**Exercise aim**
Return the run of lines below that opens with the line containing "posición en el" and closes with the line containing "el trabajo municipal", keeping each one exact.

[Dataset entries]
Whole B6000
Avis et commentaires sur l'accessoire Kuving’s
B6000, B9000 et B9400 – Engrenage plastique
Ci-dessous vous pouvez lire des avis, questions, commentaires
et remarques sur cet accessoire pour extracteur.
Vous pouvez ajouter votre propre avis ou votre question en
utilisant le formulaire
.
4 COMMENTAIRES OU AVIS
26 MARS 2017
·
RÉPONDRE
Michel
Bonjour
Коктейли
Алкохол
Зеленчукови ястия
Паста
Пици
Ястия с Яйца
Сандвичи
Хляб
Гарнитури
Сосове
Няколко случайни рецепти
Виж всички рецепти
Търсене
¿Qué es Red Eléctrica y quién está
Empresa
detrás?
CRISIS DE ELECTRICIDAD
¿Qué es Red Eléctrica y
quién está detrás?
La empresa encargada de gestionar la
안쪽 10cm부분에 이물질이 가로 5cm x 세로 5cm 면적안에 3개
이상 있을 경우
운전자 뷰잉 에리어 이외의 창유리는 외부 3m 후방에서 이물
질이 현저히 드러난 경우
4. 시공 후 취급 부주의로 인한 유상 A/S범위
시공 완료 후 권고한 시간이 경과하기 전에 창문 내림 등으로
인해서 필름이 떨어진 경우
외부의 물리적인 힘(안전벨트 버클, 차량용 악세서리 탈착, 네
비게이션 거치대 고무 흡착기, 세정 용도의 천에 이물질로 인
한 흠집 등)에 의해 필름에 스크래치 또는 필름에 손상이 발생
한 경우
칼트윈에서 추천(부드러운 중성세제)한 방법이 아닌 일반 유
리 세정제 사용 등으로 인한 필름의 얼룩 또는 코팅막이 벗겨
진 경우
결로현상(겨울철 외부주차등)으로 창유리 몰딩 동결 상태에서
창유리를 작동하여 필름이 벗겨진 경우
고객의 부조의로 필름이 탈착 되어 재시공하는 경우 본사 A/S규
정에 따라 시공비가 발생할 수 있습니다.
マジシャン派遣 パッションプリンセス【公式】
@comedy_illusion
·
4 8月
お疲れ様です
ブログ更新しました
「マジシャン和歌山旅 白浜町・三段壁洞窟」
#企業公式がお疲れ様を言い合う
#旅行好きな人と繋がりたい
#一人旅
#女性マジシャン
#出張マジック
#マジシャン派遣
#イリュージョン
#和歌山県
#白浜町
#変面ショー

...

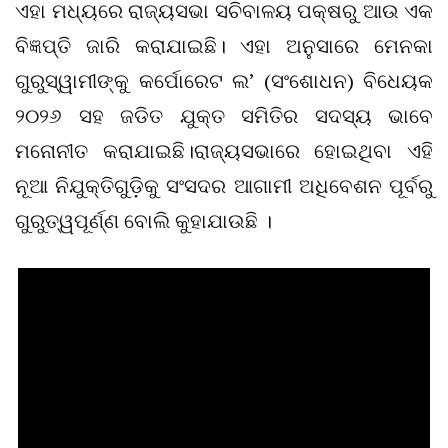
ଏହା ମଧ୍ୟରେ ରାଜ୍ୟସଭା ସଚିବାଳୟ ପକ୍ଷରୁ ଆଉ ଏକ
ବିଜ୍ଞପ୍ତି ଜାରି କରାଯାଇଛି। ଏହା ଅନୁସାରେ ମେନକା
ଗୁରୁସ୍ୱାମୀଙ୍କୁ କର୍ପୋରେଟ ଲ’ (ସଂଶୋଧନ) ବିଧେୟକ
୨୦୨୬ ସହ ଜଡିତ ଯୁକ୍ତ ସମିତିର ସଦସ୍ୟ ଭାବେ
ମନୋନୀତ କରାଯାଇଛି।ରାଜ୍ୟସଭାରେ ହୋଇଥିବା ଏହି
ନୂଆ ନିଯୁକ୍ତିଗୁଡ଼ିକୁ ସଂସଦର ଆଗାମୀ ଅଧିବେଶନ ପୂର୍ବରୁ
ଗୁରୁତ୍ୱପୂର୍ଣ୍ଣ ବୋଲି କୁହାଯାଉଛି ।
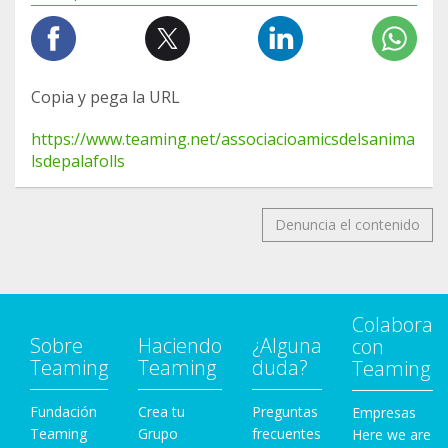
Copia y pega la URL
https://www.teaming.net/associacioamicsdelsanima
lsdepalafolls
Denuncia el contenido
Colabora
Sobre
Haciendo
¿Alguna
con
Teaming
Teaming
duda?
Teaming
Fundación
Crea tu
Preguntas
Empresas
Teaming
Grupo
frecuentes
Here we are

* * *

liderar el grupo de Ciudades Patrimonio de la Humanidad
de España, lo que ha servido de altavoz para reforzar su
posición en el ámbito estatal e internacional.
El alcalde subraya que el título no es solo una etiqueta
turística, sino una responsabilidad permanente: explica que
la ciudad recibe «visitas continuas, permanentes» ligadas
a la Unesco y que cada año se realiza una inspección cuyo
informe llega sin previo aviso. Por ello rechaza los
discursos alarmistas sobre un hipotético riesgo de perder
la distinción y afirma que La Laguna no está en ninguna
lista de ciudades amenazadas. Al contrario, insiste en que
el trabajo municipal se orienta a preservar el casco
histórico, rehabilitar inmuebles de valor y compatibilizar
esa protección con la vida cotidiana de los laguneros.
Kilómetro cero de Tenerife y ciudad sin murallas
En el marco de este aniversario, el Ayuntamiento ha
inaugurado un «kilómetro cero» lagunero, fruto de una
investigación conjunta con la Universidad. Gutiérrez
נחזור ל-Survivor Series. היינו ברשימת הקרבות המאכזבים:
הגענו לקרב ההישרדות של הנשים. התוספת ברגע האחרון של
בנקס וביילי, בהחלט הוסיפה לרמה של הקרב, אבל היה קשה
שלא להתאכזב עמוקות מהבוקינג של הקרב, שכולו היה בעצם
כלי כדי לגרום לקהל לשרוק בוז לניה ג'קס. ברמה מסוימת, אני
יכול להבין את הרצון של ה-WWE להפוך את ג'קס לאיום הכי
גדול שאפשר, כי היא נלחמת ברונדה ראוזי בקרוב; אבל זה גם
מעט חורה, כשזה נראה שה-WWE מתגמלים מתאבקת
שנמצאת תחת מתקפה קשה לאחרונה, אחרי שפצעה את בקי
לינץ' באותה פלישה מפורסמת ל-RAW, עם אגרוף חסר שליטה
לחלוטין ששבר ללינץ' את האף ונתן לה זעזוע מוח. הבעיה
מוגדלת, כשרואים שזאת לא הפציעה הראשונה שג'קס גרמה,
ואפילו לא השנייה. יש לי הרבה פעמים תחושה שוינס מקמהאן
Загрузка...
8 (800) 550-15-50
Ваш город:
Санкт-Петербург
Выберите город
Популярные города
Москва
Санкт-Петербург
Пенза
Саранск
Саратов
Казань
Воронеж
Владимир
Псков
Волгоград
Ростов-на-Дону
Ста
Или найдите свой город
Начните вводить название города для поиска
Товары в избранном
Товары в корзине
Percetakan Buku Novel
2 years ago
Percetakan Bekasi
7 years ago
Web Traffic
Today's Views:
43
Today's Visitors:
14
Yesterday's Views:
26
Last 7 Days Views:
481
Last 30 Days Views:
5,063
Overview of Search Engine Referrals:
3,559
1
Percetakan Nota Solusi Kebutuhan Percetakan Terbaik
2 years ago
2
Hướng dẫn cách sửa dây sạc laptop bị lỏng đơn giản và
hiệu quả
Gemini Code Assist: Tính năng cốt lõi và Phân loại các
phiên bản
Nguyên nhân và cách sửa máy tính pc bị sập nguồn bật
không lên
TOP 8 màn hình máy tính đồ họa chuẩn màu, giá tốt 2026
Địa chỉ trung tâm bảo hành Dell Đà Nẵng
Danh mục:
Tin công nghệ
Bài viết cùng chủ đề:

**Your solution**
posición en el ámbito estatal e internacional.
El alcalde subraya que el título no es solo una etiqueta
turística, sino una responsabilidad permanente: explica que
la ciudad recibe «visitas continuas, permanentes» ligadas
a la Unesco y que cada año se realiza una inspección cuyo
informe llega sin previo aviso. Por ello rechaza los
discursos alarmistas sobre un hipotético riesgo de perder
la distinción y afirma que La Laguna no está en ninguna
lista de ciudades amenazadas. Al contrario, insiste en que
el trabajo municipal se orienta a preservar el casco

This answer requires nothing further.